As many as 20 percent of Lisfranc injuries may go untreated, potentially leading to loss of normal foot posture and, eventually, degenerative joint disease necessitating fusion. In the classic description, injury mechanism is typically indirect and involves an axial load to the heel with the foot planted.

In research done in conjunction with the National Football League, said Dr. Anderson, team orthopaedist for the Carolina Panthers, investigators found it difficult to reproduce the injury using cadaver testing and computer modeling. They did find that to create the injury, the forefoot and, especially the second ray, has to be engaged in turf, and (hyper-) dorsiflexion must occur through metarsophalangeal (MP) joints.

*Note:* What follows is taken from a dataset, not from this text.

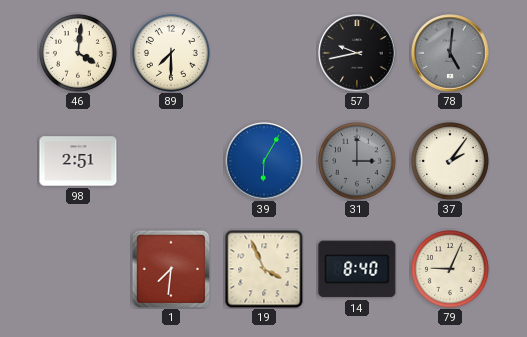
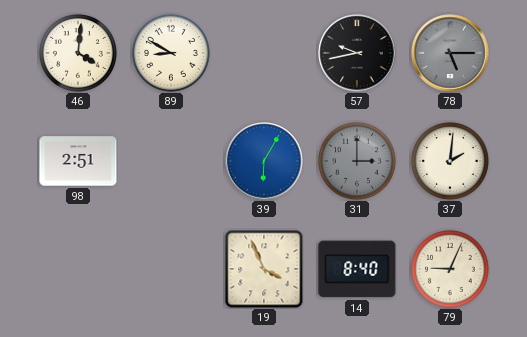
89: 7:30 -> 8:50
78: 5:01 -> 5:15
37: 2:06 -> 2:01
1: 7:31 -> none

Certain shoe types may be implicated in Lisfranc injury, and in actual play and practice, “frank dislocations and fractures are rare and not always the result of an axial load,” he said, and a twisting component is commonly involved in the elite athlete, particularly in American football. Twisting-type injuries, which can be subtle, may manifest with painful weight bearing, difficult heel rise, plantar ecchymosis, and swelling and point tenderness, often in the medial column.

Strapping of the arch with tape that results in improved ability with single-limb heel rise may reflect subtle instability. Contralateral radiographic views may reveal asymmetry, and standing anteroposterior views “can be a good stress test,” Dr. Anderson said. A single-limb view should be taken when pain allows. Serial examinations are also recommended, as frank diastasis may not always appear, and progressive diastasis highlights instability.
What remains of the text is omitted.